Marine Le Pen privée d’élection : Ciotti tente de corriger une injustice démocratique
Marine Le Pen privée d’élection : Ciotti tente de corriger une injustice démocratique

La proposition de loi défendue par Éric Ciotti pour protéger le droit fondamental d’éligibilité a été rejetée de justesse par la commission des lois de l’Assemblée nationale. Porté par le groupe Union des droites pour la République, le texte visait à interdire l’exécution immédiate des peines d’inéligibilité avant que la justice ne statue définitivement, comme c’est le cas pour Marine Le Pen, condamnée en première instance mais en attente d’appel.

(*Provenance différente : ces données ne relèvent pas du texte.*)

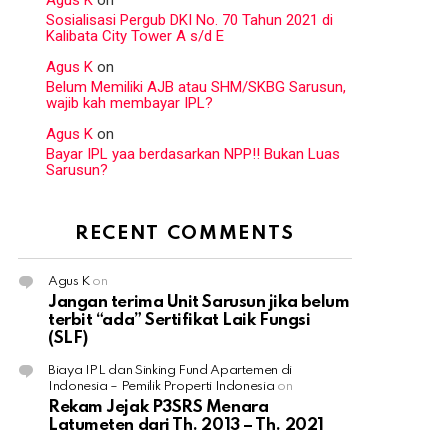
Agus K
on
Sosialisasi Pergub DKI No. 70 Tahun 2021 di
Kalibata City Tower A s/d E
Agus K
on
Belum Memiliki AJB atau SHM/SKBG Sarusun,
wajib kah membayar IPL?
Agus K
on
Bayar IPL yaa berdasarkan NPP!! Bukan Luas
Sarusun?
RECENT COMMENTS
Agus K
on
Jangan terima Unit Sarusun jika belum
terbit “ada” Sertifikat Laik Fungsi
(SLF)
Biaya IPL dan Sinking Fund Apartemen di
Indonesia – Pemilik Properti Indonesia
on
Rekam Jejak P3SRS Menara
Latumeten dari Th. 2013 – Th. 2021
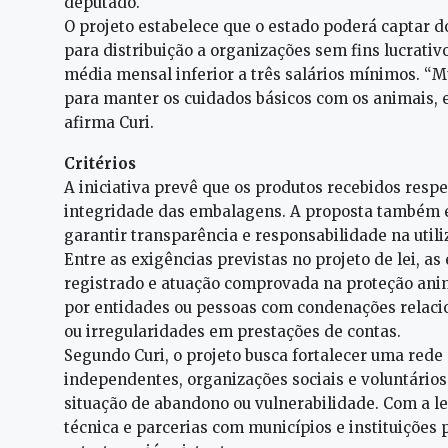
deputado.
O projeto estabelece que o estado poderá captar 
para distribuição a organizações sem fins lucrativ
média mensal inferior a três salários mínimos. “M
para manter os cuidados básicos com os animais, e
afirma Curi.
Critérios
A iniciativa prevê que os produtos recebidos respe
integridade das embalagens. A proposta também est
garantir transparência e responsabilidade na utili
Entre as exigências previstas no projeto de lei, a
registrado e atuação comprovada na proteção ani
por entidades ou pessoas com condenações relaci
ou irregularidades em prestações de contas.
Segundo Curi, o projeto busca fortalecer uma rede
independentes, organizações sociais e voluntário
situação de abandono ou vulnerabilidade. Com a le
técnica e parcerias com municípios e instituições 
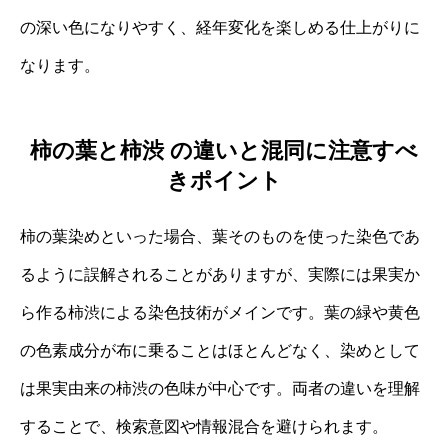
の深い色になりやすく、経年変化を楽しめる仕上がりに
なります。
柿の葉と柿渋 の違いと混同に注意すべ
きポイント
柿の葉染めといった場合、葉そのものを使った染色であ
るように誤解されることがありますが、実際には果実か
ら作る柿渋による染色技術がメインです。葉の緑や黄色
の色素成分が布に乗ることはほとんどなく、染めとして
は果実由来の柿渋の色味が中心です。両者の違いを理解
することで、検索意図や情報混合を避けられます。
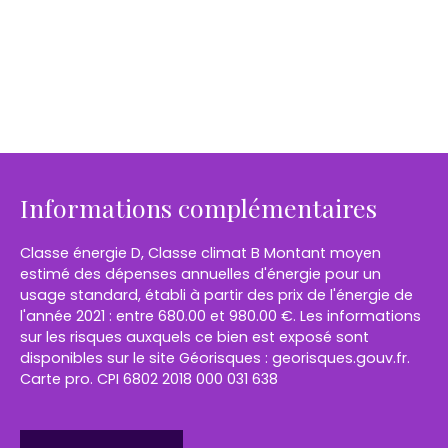
Informations complémentaires
Classe énergie D, Classe climat B Montant moyen
estimé des dépenses annuelles d'énergie pour un
usage standard, établi à partir des prix de l'énergie de
l'année 2021 : entre 680.00 et 980.00 €. Les informations
sur les risques auxquels ce bien est exposé sont
disponibles sur le site Géorisques : georisques.gouv.fr.
Carte pro. CPI 6802 2018 000 031 638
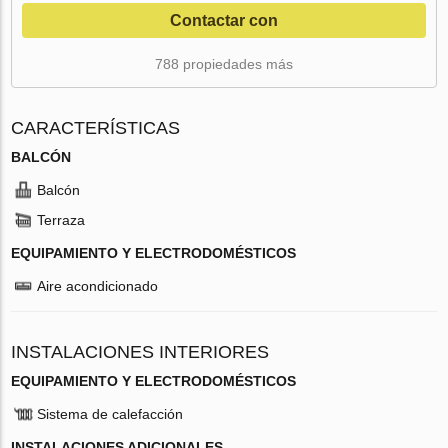
Contactar con
788 propiedades más
CARACTERÍSTICAS
BALCÓN
Balcón
Terraza
EQUIPAMIENTO Y ELECTRODOMÉSTICOS
Aire acondicionado
INSTALACIONES INTERIORES
EQUIPAMIENTO Y ELECTRODOMÉSTICOS
Sistema de calefacción
INSTALACIONES ADICIONALES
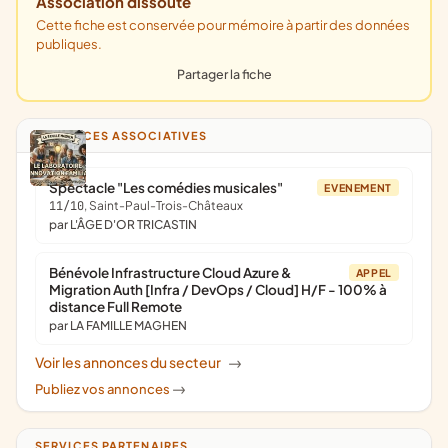
Association dissoute
Cette fiche est conservée pour mémoire à partir des données
publiques.
Partager la fiche
ANNONCES ASSOCIATIVES
Spectacle "Les comédies musicales"
EVENEMENT
11/10
, Saint-Paul-Trois-Châteaux
par L'ÂGE D'OR TRICASTIN
Bénévole Infrastructure Cloud Azure &
APPEL
Migration Auth [Infra / DevOps / Cloud] H/F - 100% à
distance Full Remote
par LA FAMILLE MAGHEN
Voir les annonces du secteur
->
Publiez vos annonces
->
SERVICES PARTENAIRES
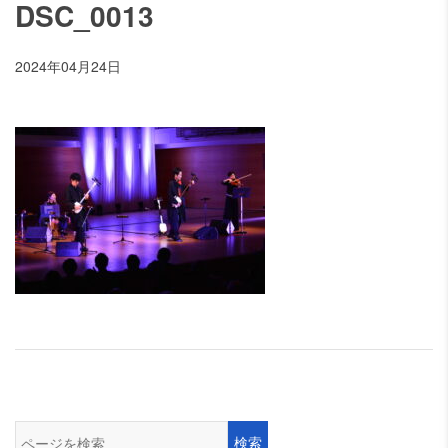
DSC_0013
2024年04月24日
検索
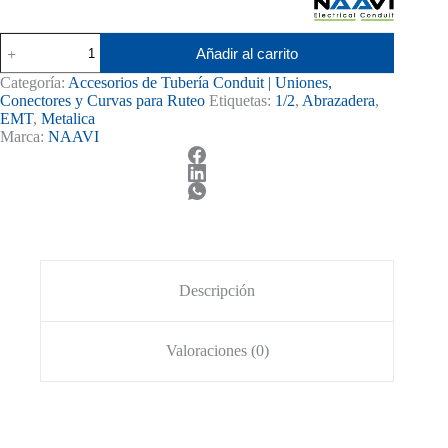
Abrazadera
Añadir al carrito
1
Oreja
Categoría:
Accesorios de Tubería Conduit | Uniones,
EMT
Conectores y Curvas para Ruteo
Etiquetas:
1/2
,
Abrazadera
,
de
EMT
,
Metalica
Acero
Marca:
NAAVI
1/2"
cantidad
Descripción
Valoraciones (0)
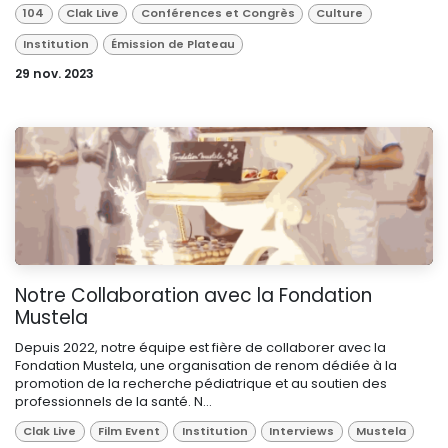
104
Clak Live
Conférences et Congrès
Culture
Institution
Émission de Plateau
29 nov. 2023
Notre Collaboration avec la Fondation
Mustela
Depuis 2022, notre équipe est fière de collaborer avec la
Fondation Mustela, une organisation de renom dédiée à la
promotion de la recherche pédiatrique et au soutien des
professionnels de la santé. N...
Clak Live
Film Event
Institution
Interviews
Mustela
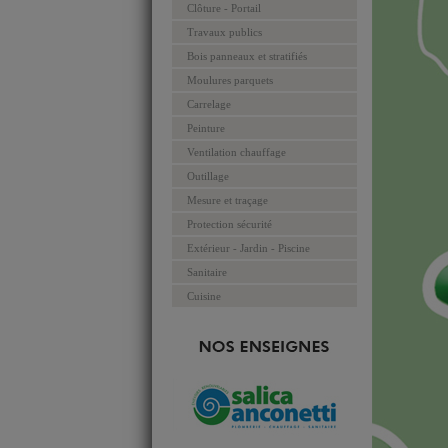
Clôture - Portail
Travaux publics
Bois panneaux et stratifiés
Moulures parquets
Carrelage
Peinture
Ventilation chauffage
Outillage
Mesure et traçage
Protection sécurité
Extérieur - Jardin - Piscine
Sanitaire
Cuisine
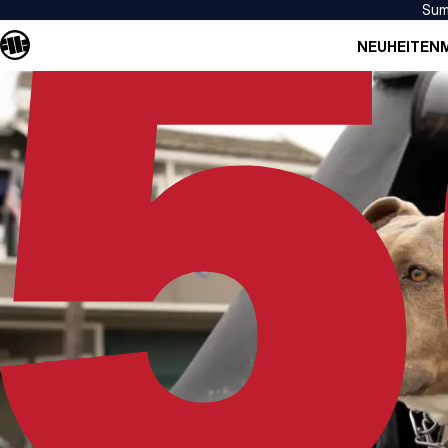
Sum
NEUHEITEN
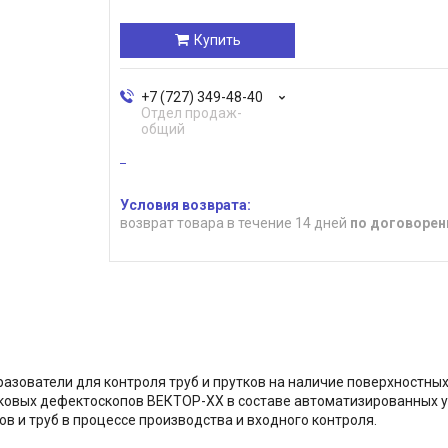
Купить
+7 (727) 349-48-40
Отдел продаж-
общий
возврат товара в течение 14 дней
по договорен
ователи для контроля труб и прутков на наличие поверхностных
овых дефектоскопов ВЕКТОР-ХХ в составе автоматизированных ус
в и труб в процессе производства и входного контроля.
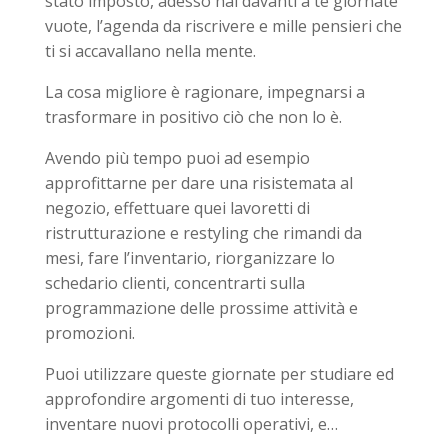
stato imposto, adesso hai davanti a te giornate
vuote, l’agenda da riscrivere e mille pensieri che
ti si accavallano nella mente.
La cosa migliore è ragionare, impegnarsi a
trasformare in positivo ciò che non lo è.
Avendo più tempo puoi ad esempio
approfittarne per dare una risistemata al
negozio, effettuare quei lavoretti di
ristrutturazione e restyling che rimandi da
mesi, fare l’inventario, riorganizzare lo
schedario clienti, concentrarti sulla
programmazione delle prossime attività e
promozioni.
Puoi utilizzare queste giornate per studiare ed
approfondire argomenti di tuo interesse,
inventare nuovi protocolli operativi, e…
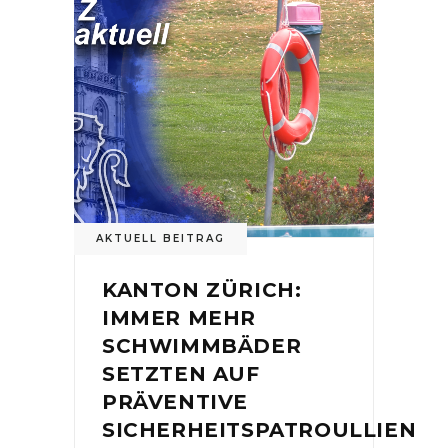
AKTUELL BEITRAG
KANTON ZÜRICH:
IMMER MEHR
SCHWIMMBÄDER
SETZTEN AUF
PRÄVENTIVE
SICHERHEITSPATROULLIEN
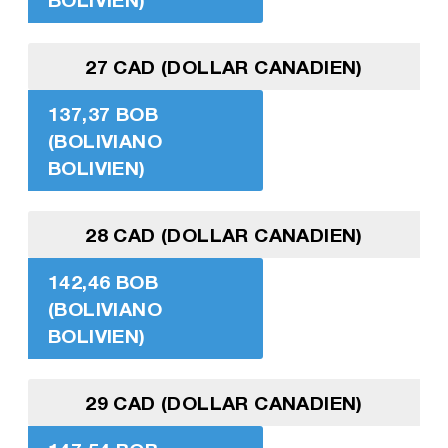
27 CAD (DOLLAR CANADIEN)
137,37 BOB
(BOLIVIANO
BOLIVIEN)
28 CAD (DOLLAR CANADIEN)
142,46 BOB
(BOLIVIANO
BOLIVIEN)
29 CAD (DOLLAR CANADIEN)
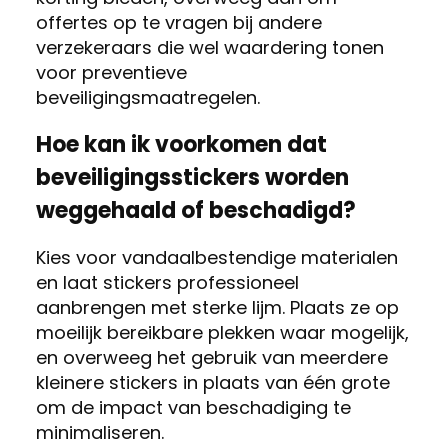
offertes op te vragen bij andere
verzekeraars die wel waardering tonen
voor preventieve
beveiligingsmaatregelen.
Hoe kan ik voorkomen dat
beveiligingsstickers worden
weggehaald of beschadigd?
Kies voor vandaalbestendige materialen
en laat stickers professioneel
aanbrengen met sterke lijm. Plaats ze op
moeilijk bereikbare plekken waar mogelijk,
en overweeg het gebruik van meerdere
kleinere stickers in plaats van één grote
om de impact van beschadiging te
minimaliseren.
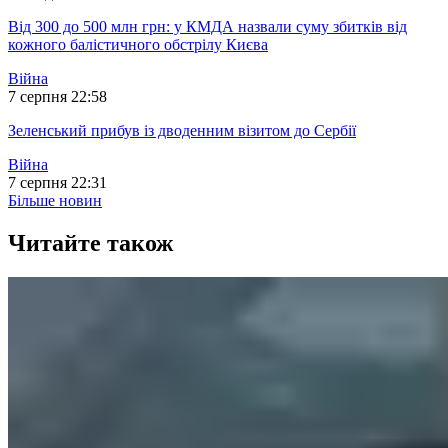
Від 300 до 500 млн грн: у КМДА назвали суму збитків від
кожного балістичного обстрілу Києва
Війна
7 серпня 22:58
Зеленський прибув із дводенним візитом до Сербії
Війна
7 серпня 22:31
Більше новин
Читайте також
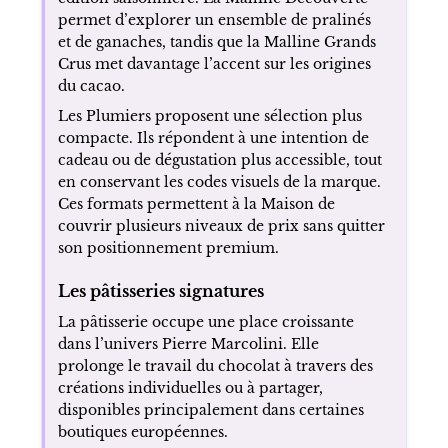
permet d’explorer un ensemble de pralinés
et de ganaches, tandis que la Malline Grands
Crus met davantage l’accent sur les origines
du cacao.
Les Plumiers proposent une sélection plus
compacte. Ils répondent à une intention de
cadeau ou de dégustation plus accessible, tout
en conservant les codes visuels de la marque.
Ces formats permettent à la Maison de
couvrir plusieurs niveaux de prix sans quitter
son positionnement premium.
Les pâtisseries signatures
La pâtisserie occupe une place croissante
dans l’univers Pierre Marcolini. Elle
prolonge le travail du chocolat à travers des
créations individuelles ou à partager,
disponibles principalement dans certaines
boutiques européennes.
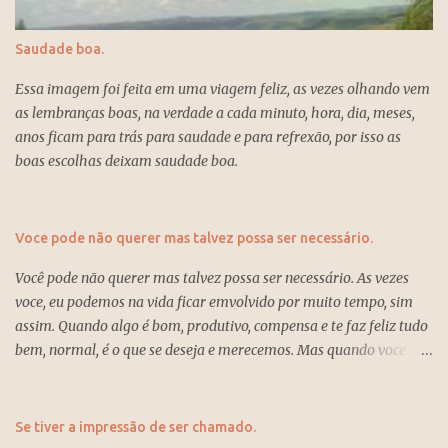
mais.
Saudade boa.
Essa imagem foi feita em uma viagem feliz, as vezes olhando vem
as lembranças boas, na verdade a cada minuto, hora, dia, meses,
anos ficam para trás para saudade e para refrexão, por isso as
boas escolhas deixam saudade boa.
Voce pode não querer mas talvez possa ser necessário.
Você pode não querer mas talvez possa ser necessário. As vezes
voce, eu podemos na vida ficar emvolvido por muito tempo, sim
assim. Quando algo é bom, produtivo, compensa e te faz feliz tudo
bem, normal, é o que se deseja e merecemos. Mas quando voce
está dentro de algo que não anda, não traz sossego, produtividade,
esperaça ou até um sentimento que não é dado o valor devido e já
passou um bom tempo e sente que possivelmente não trará
Se tiver a impressão de ser chamado.
retorno, felicidade e tem acumulado tristezas e incertezas, então é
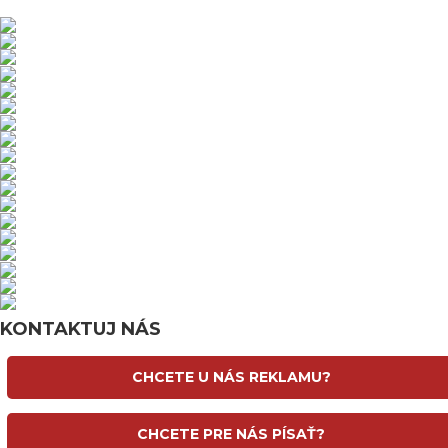
KONTAKTUJ NÁS
CHCETE U NÁS REKLAMU?
CHCETE PRE NÁS PÍSAŤ?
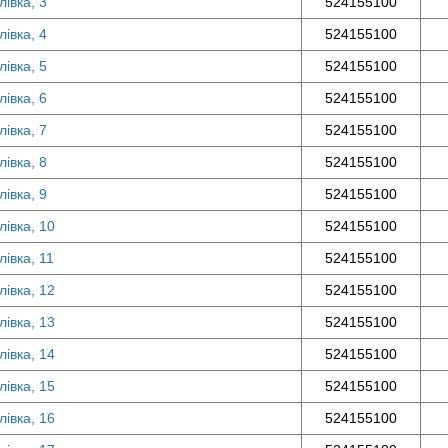
лівка, 3
524155100
лівка, 4
524155100
лівка, 5
524155100
лівка, 6
524155100
лівка, 7
524155100
лівка, 8
524155100
лівка, 9
524155100
лівка, 10
524155100
лівка, 11
524155100
лівка, 12
524155100
лівка, 13
524155100
лівка, 14
524155100
лівка, 15
524155100
лівка, 16
524155100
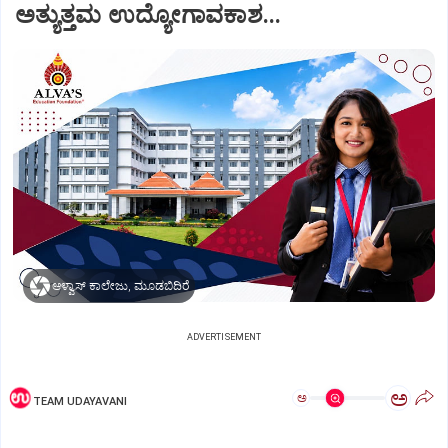
ಅತ್ಯುತ್ತಮ ಉದ್ಯೋಗಾವಕಾಶ...
ಆಳ್ವಾಸ್ ಕಾಲೇಜು, ಮೂಡಬಿದಿರೆ
ADVERTISEMENT
ಅ
ಅ
TEAM UDAYAVANI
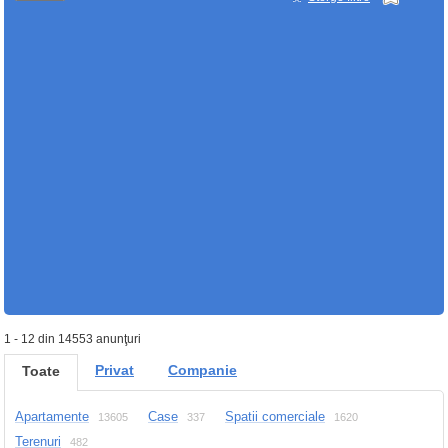
1 - 12 din 14553 anunţuri
Privat
Companie
Toate
Apartamente
Case
Spatii comerciale
13605
337
1620
Terenuri
482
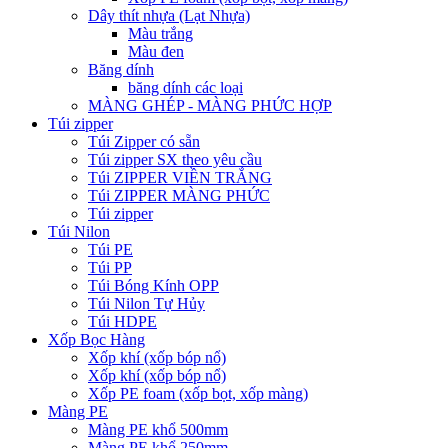
Dây thít nhựa (Lạt Nhựa)
Màu trắng
Màu đen
Băng dính
băng dính các loại
MÀNG GHÉP - MÀNG PHỨC HỢP
Túi zipper
Túi Zipper có sẵn
Túi zipper SX theo yêu cầu
Túi ZIPPER VIỀN TRẮNG
Túi ZIPPER MÀNG PHỨC
Túi zipper
Túi Nilon
Túi PE
Túi PP
Túi Bóng Kính OPP
Túi Nilon Tự Hủy
Túi HDPE
Xốp Bọc Hàng
Xốp khí (xốp bóp nổ)
Xốp khí (xốp bóp nổ)
Xốp PE foam (xốp bọt, xốp màng)
Màng PE
Màng PE khổ 500mm
Màng PE khổ 250mm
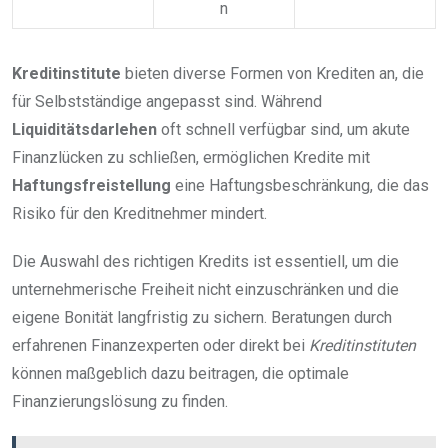
n
Kreditinstitute
bieten diverse Formen von Krediten an, die
für Selbstständige angepasst sind. Während
Liquiditätsdarlehen
oft schnell verfügbar sind, um akute
Finanzlücken zu schließen, ermöglichen Kredite mit
Haftungsfreistellung
eine Haftungsbeschränkung, die das
Risiko für den Kreditnehmer mindert.
Die Auswahl des richtigen Kredits ist essentiell, um die
unternehmerische Freiheit nicht einzuschränken und die
eigene Bonität langfristig zu sichern. Beratungen durch
erfahrenen Finanzexperten oder direkt bei
Kreditinstituten
können maßgeblich dazu beitragen, die optimale
Finanzierungslösung zu finden.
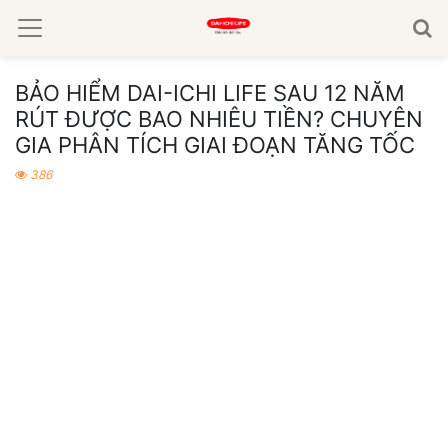
BẢO HIỂM DAI-ICHI LIFE SAU 12 NĂM
RÚT ĐƯỢC BAO NHIÊU TIỀN? CHUYÊN
GIA PHÂN TÍCH GIAI ĐOẠN TĂNG TỐC
386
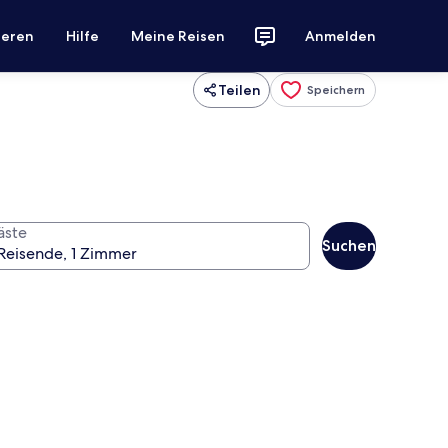
ieren
Hilfe
Meine Reisen
Anmelden
Teilen
Speichern
äste
Suchen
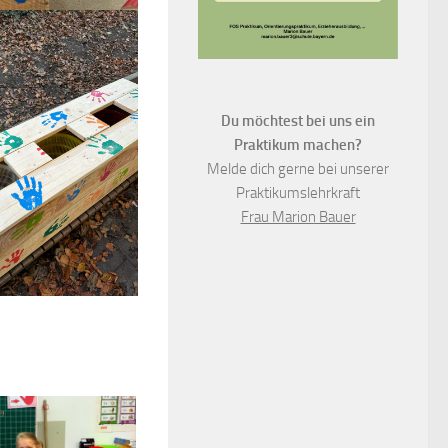
Du möchtest bei uns ein
Praktikum machen?
Melde dich gerne bei unserer
Praktikumslehrkraft
Frau Marion Bauer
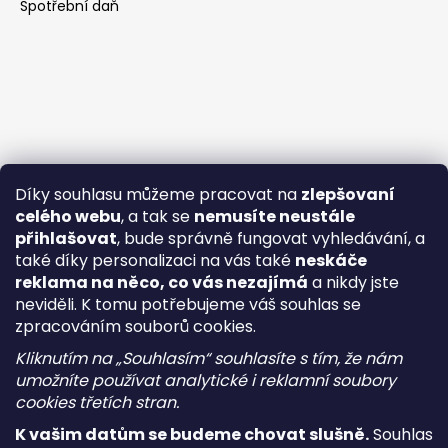
Spotřební daň
Díky souhlasu můžeme pracovat na
zlepšovaní
celého webu
, a tak se
nemusíte neustále
přihlašovat
, bude správně fungovat vyhledávání, a
také díky personalizaci na vás také
neskáče
reklama na něco, co vás nezajímá
a nikdy jste
neviděli. K tomu potřebujeme váš souhlas se
zpracováním souborů cookies.
Kliknutím na „Souhlasím“ souhlasíte s tím, že nám
umožníte používat analytické i reklamní soubory
cookies třetích stran.
K vašim datům se budeme chovat slušně.
Souhlas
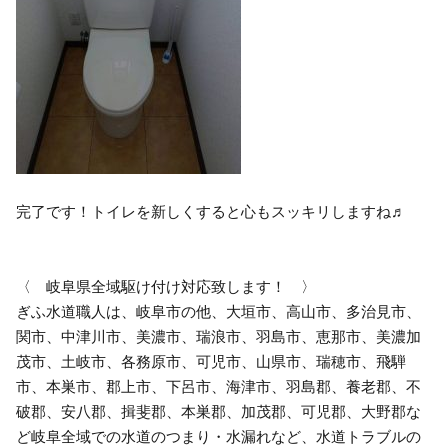
完了です！トイレを新しくすると心もスッキリしますね♬
〈 岐阜県全域駆け付け対応致します！ 〉
ぎふ水道職人は、岐阜市の他、大垣市、高山市、多治見市、
関市、中津川市、美濃市、瑞浪市、羽島市、恵那市、美濃加
茂市、土岐市、各務原市、可児市、山県市、瑞穂市、飛騨
市、本巣市、郡上市、下呂市、海津市、羽島郡、養老郡、不
破郡、安八郡、揖斐郡、本巣郡、加茂郡、可児郡、大野郡な
ど岐阜全域での水道のつまり・水漏れなど、水道トラブルの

Une atteinte grave à la démocratie électorale

Dans une démocratie digne de ce nom, comment justifier qu’un citoyen puisse être empêché de se présenter à une élection sans jugement définitif ? C’est la question de fond posée par Éric Ciotti et sa rapporteure Brigitte Barèges, qui dénoncent une atteinte à la présomption d’innocence et une dérive du pouvoir judiciaire empiétant sur la vie démocratique. Le député Bryan Masson a quant à lui parlé de bannissement politique anticipé.

Face à cette tentative de rééquilibrage des règles du jeu électoral, la majorité présidentielle et la gauche ont préféré hurler à la manœuvre partisane. Prisca Thévenot a fustigé un texte soi-disant « taillé sur mesure », tandis que les insoumis y voyaient une « exception pour Le Pen ». Des accusations politiciennes, là où l’enjeu concerne tous les élus et, au fond, le respect du suffrage universel.

Malgré le rejet de l’article unique du texte, ce dernier sera tout de même débattu dans l’hémicycle le 26 juin. Éric Ciotti et les députés de l’UDR espèrent alors convaincre au-delà des postures, en défendant un principe simple : nul ne doit être privé de ses droits civiques avant que justice soit rendue de manière définitive.